Family ties
March 12th, 2007 at 10:34 pm (Metaphysical, Relational)
My parents are in Orlando this week. Dad is busy with business meetings and presentations, but Mom wanted to use up some vacation time, so she convinced my Aunt to tag along “for some fun.”
There’s a lot to do in Orlando, I hear. I’ve never been there, but without even calling on my higher mental functioning I could tell you that most of what there is to do in Orlando involves walking. Lots of walking.

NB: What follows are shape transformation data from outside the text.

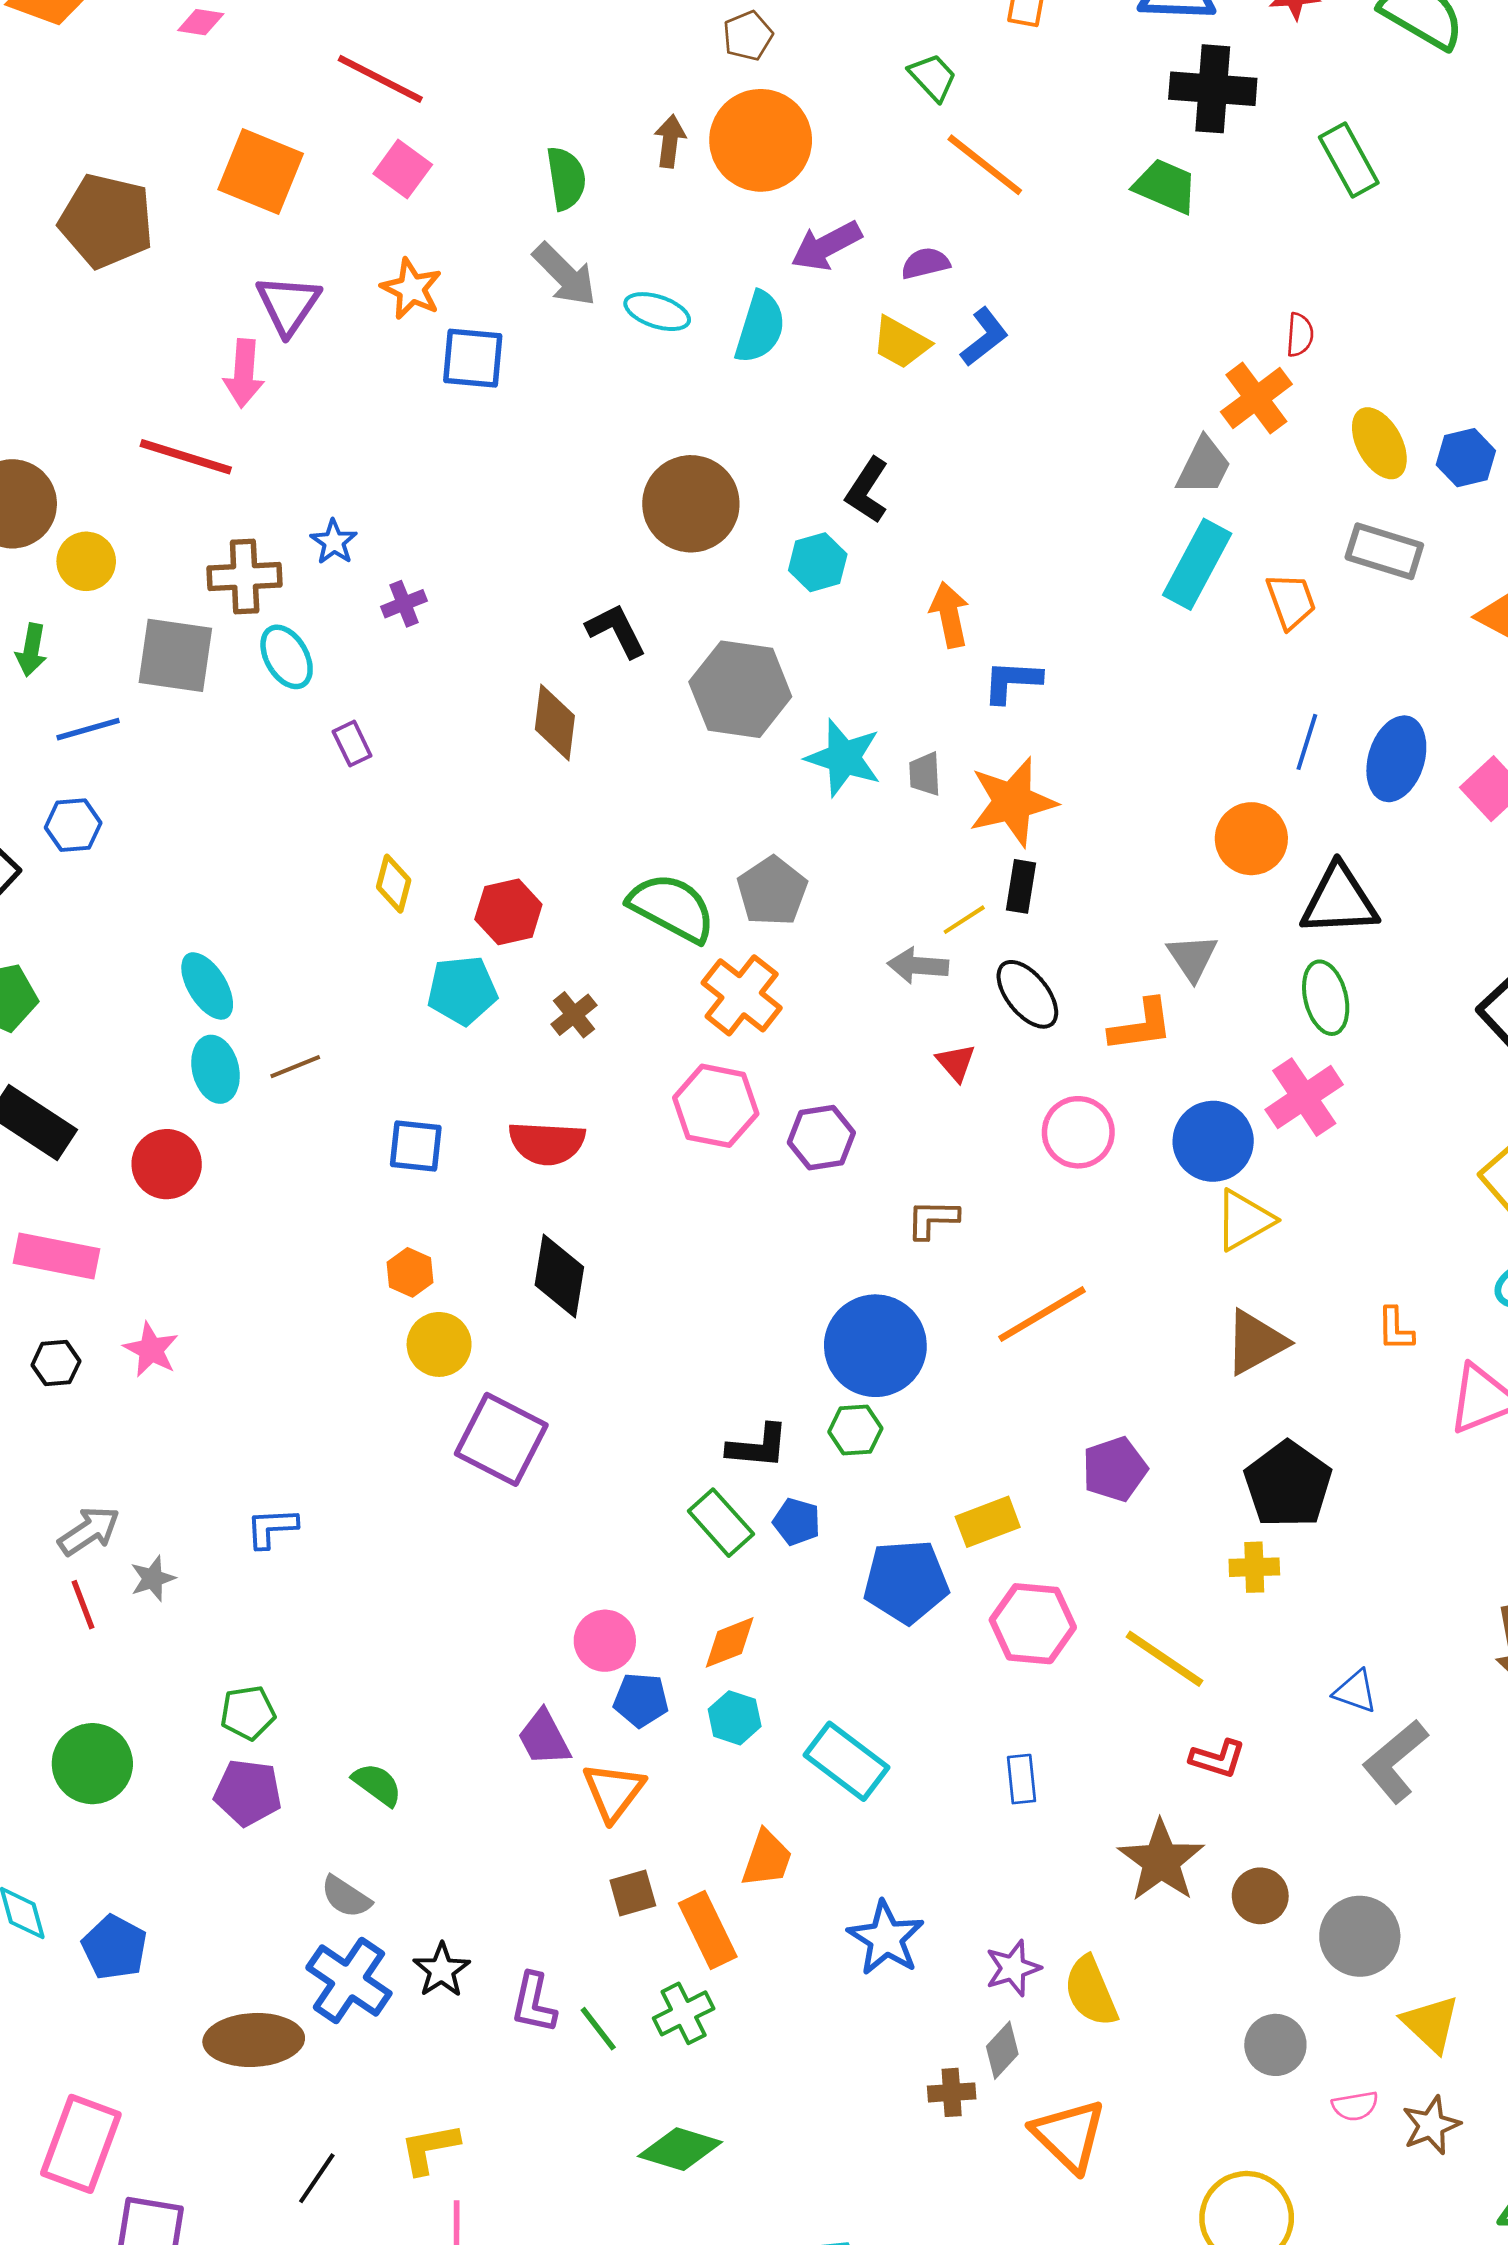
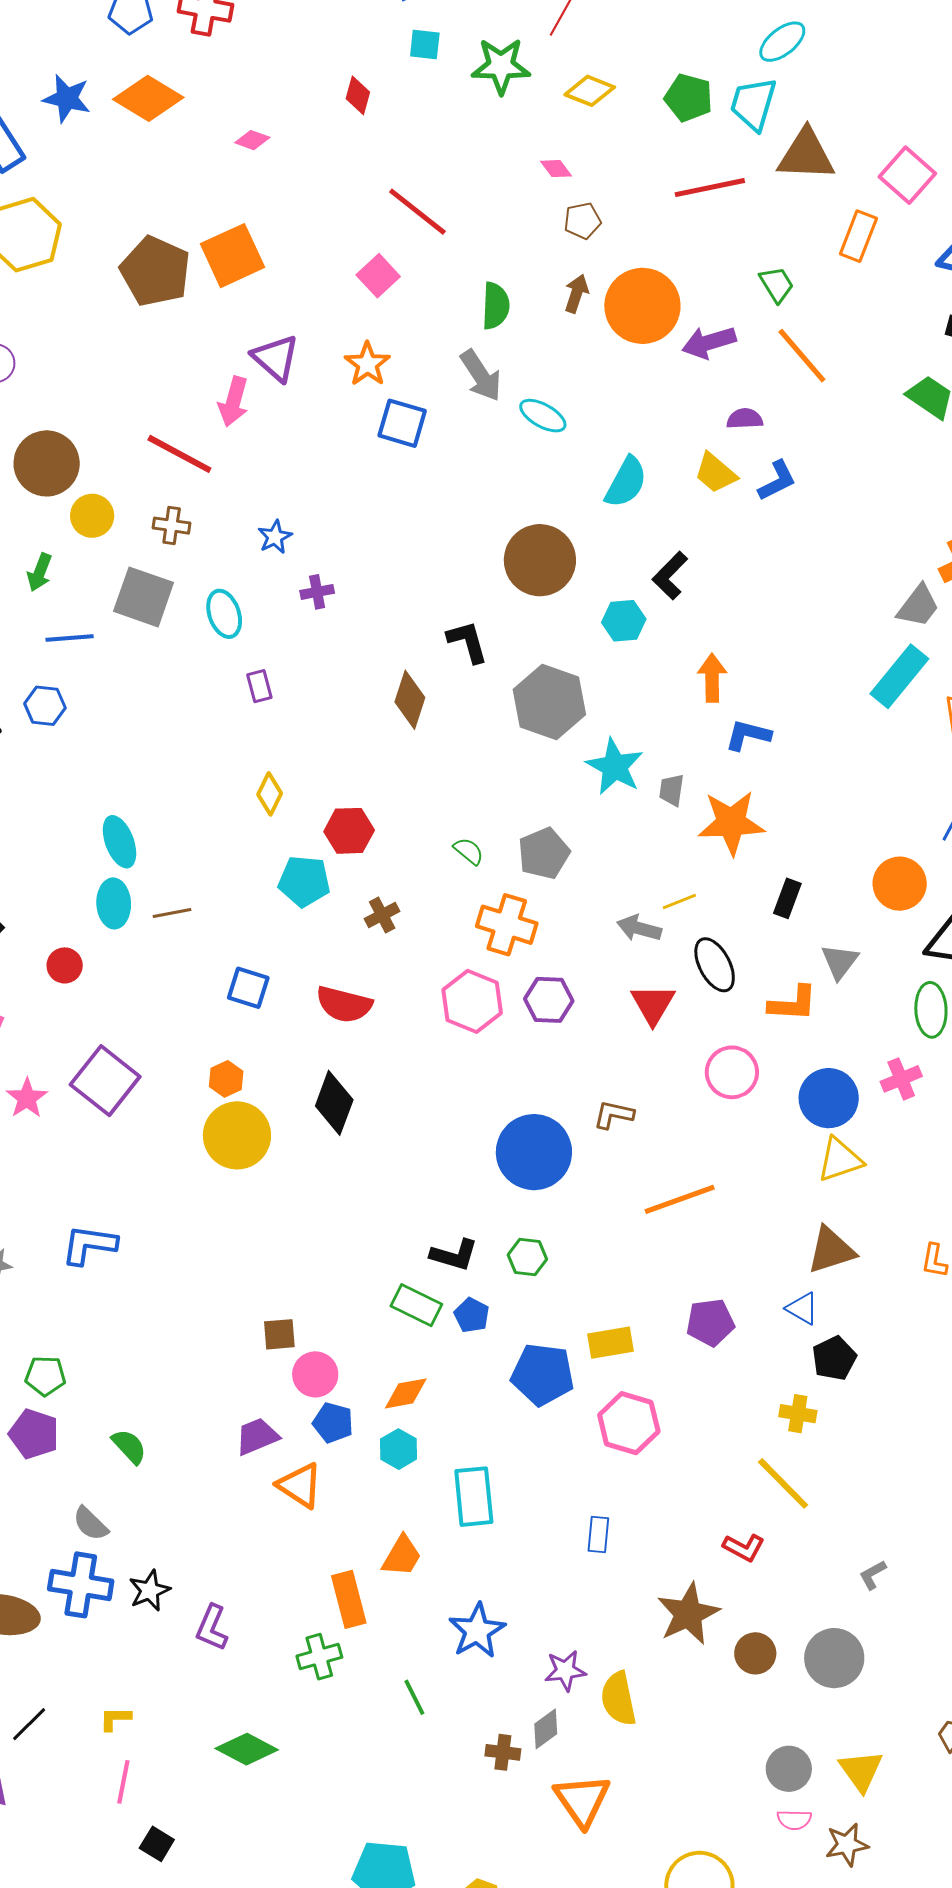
brown pentagon: (748, 36) -> (582, 221), moved
red line: (380, 79) -> (417, 212), moved
orange square: (261, 171) -> (233, 256), moved, turned 32
purple arrow: (826, 246) -> (709, 342), moved
purple triangle: (288, 305) -> (276, 358), turned -34
cyan semicircle: (760, 327) -> (626, 482), moved
brown cross: (245, 576) -> (172, 526), moved, size x0.7
black rectangle: (1021, 886) -> (787, 898), moved
green semicircle: (672, 908) -> (469, 851), size x0.5
orange cross: (742, 995) -> (507, 925), turned -32
red triangle: (956, 1063) -> (653, 1004), size x1.5
pink cross: (1304, 1097) -> (901, 1079), size x0.7
purple hexagon: (821, 1138) -> (549, 1000), moved
red circle: (167, 1164) -> (65, 965), size x0.7
yellow circle: (439, 1344) -> (237, 1135), size x1.4
blue circle: (875, 1346) -> (534, 1152), moved
purple square: (501, 1439) -> (105, 1081), moved
black pentagon: (1288, 1484) -> (834, 1358), size x0.7
green rectangle: (721, 1523) -> (416, 1305), turned -33
blue L-shape: (272, 1528) -> (89, 1245), size x1.4
yellow line: (1164, 1659) -> (783, 1483), moved
blue triangle: (1355, 1691) -> (802, 1308), moved
purple trapezoid: (544, 1738) -> (257, 1436), turned 84
cyan rectangle: (847, 1761) -> (474, 1497), turned 36
gray L-shape: (1395, 1761) -> (873, 1575), size x0.5
orange triangle: (613, 1792) -> (300, 1485), turned -45
brown square: (633, 1893) -> (279, 1334), moved
gray circle: (1360, 1936) -> (834, 1658), moved
blue cross: (349, 1981) -> (81, 1585), turned -36
green line: (598, 2029) -> (414, 1697), moved
gray circle: (1275, 2045) -> (789, 1769), moved
yellow L-shape: (429, 2148) -> (115, 1719), size x0.7
green diamond: (680, 2149) -> (247, 1749), moved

Without getting into details, it’s easy to say that my family is not in any way health conscious. Certain siblings were blessed with higher metabolisms than others, but they do not seem to share those genes with my parents. Both are overweight, and my mother is quite obese.
I don’t have the energy to get into it tonight, but my father completely enables her: she never has to exert herself more than to climb the stairs to her room, hoist into bed, and watch Law and Order reruns from her cozy cushions. Sometimes she also lifts big boxes of cookies or cakes into a shopping cart, but dad and my brothers hoist them out and into storage when she gets home.
Mom suffers from major depression. Not that I’m an expert in mental health or anything1, but a daily walk would really go far in alleviating her symptoms without taking so much medication. Still, she won’t do it. She’ll only think about it, talk about it, and give reasons why she can’t do it.
Mom has been blessed to see the world, thanks to my dad’s travel bug and an accommodating profession. The thing that amazes me is that, no matter where she is, my mom is surprised by the way her body protests against the rigors of travel. One day of walking lands her in bed for the next 2 days. She complains and exclaims of her feet, knees, hips, and other assorted body parts aching after sight-seeing. She does nothing to prepare herself, physically, for travel, and sometimes it’s easy for me to lose patience with it all.
Tonight she told me that she and my aunt had rented scooters to maneuver through the Magical Kingdom. I was hit with a wave of sadness. I want to escape my genetic heritage so badly.
- I am. [↩]
the veggie paparazzo said,
March 13, 2007 at 12:51 pm
That is sad. When I’m in the park near our house–a very large, very walkable/rideable park–and I see even kids riding on motorized scooters or carts, I want to say to their parents, “Do you realize how you’re setting them up to live their lives?!”
But you are living a life unlike your parents’ lives. You are changing things. And that is awesome. :)
metamorphose said,
March 13, 2007 at 6:35 pm
Indeed you are living a different life. You are escaping your genetic heritage by choosing to be as healthy as possible.
But yes, that would make me sad as well.